- Introduction
- Overview of the Setup
- Infrastructure Choices
- Running the Project
- CI/CD Pipelines
- Dashboard Preview
Welcome to the GBFS (General Bikeshare Feed Specification) Monitoring Stack Deployment project. This setup automates the provisioning of infrastructure and the deployment of a comprehensive monitoring stack tailored for GBFS data. The monitoring stack comprises Prometheus for metrics collection, Grafana for visualization, and a custom Prometheus exporter for fetching and exposing GBFS metrics.
- Prometheus: For metrics collection and monitoring.
- Grafana: For visualizing metrics through dashboards.
- Custom Prometheus Exporter: For exporting GBFS data into a Prometheus-friendly format.
- Terraform: For infrastructure provisioning on AWS.
- Ansible: For configuration management and application deployment.
- GitHub Actions: For automating the CI/CD pipeline.
- Prometheus and Grafana are industry-standard tools for monitoring and visualization, providing comprehensive insights into system performance.
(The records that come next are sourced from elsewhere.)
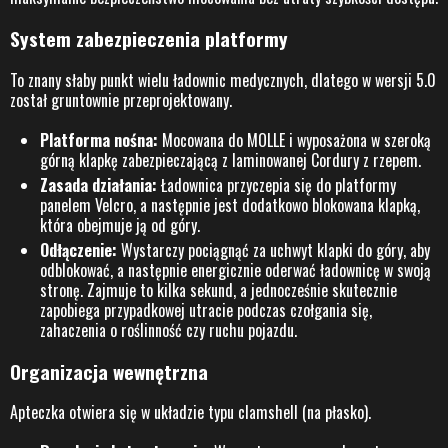
System zabezpieczenia platformy
To znany słaby punkt wielu ładownic medycznych, dlatego w wersji 5.0
został gruntownie przeprojektowany.
Platforma nośna:
Mocowana do MOLLE i wyposażona w szeroką
górną klapkę zabezpieczającą z laminowanej Cordury z rzepem.
Zasada działania:
Ładownica przyczepia się do platformy
panelem Velcro, a następnie jest dodatkowo blokowana klapką,
która obejmuje ją od góry.
Odłączenie:
Wystarczy pociągnąć za uchwyt klapki do góry, aby
odblokować, a następnie energicznie oderwać ładownicę w swoją
stronę. Zajmuje to kilka sekund, a jednocześnie skutecznie
zapobiega przypadkowej utracie podczas czołgania się,
zahaczenia o roślinność czy ruchu pojazdu.
Organizacja wewnętrzna
Apteczka otwiera się w układzie typu clamshell (na płasko).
- The Custom Prometheus Exporter bridges the gap between GBFS data and Prometheus, enabling effective monitoring of bikeshare feeds.
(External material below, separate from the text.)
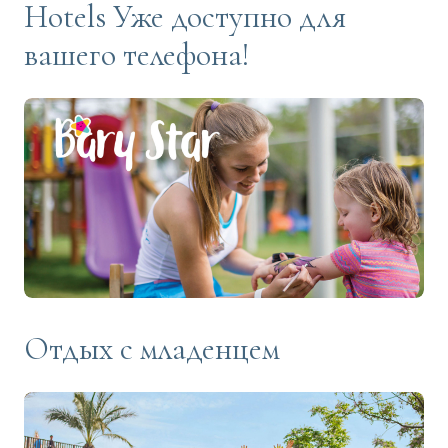
Hotels Уже доступно для
вашего телефона!
Отдых с младенцем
- Terraform provides a robust way to define and manage cloud infrastructure as code, ensuring consistency and repeatability.
- Ansible offers straightforward automation for configuring servers and deploying applications, making it ideal for managing the monitoring stack.
- GitHub Actions seamlessly integrates with the repository, allowing for automated workflows that handle both provisioning and deployment.
For more details on the Prometheus exporter, please refer to the Prometheus Exporter README.
This setup integrates several tools to enable real-time monitoring and visualization of bike-sharing data across multiple providers. It combines Prometheus and Grafana for monitoring and visualization, a custom GBFS Prometheus Exporter for data collection, and uses Terraform and Ansible for infrastructure provisioning and deployment. Additionally, the entire process is streamlined using GitHub Actions for CI/CD.
- Prometheus is the backbone of this setup, responsible for scraping, storing, and managing the time-series metrics. It scrapes data from the custom-built GBFS Prometheus exporter, and stores it for long-term analysis. The scraped metrics are exposed via Prometheus’s own HTTP endpoint, making them easy to query for analytics and monitoring.
- Grafana acts as the visualization layer. It connects to Prometheus to pull the stored metrics and displays them in rich, interactive dashboards. For this setup, a pre-configured Grafana dashboard is provided to offer insights into key bike-sharing metrics such as available bikes, docks, and station statuses across different providers.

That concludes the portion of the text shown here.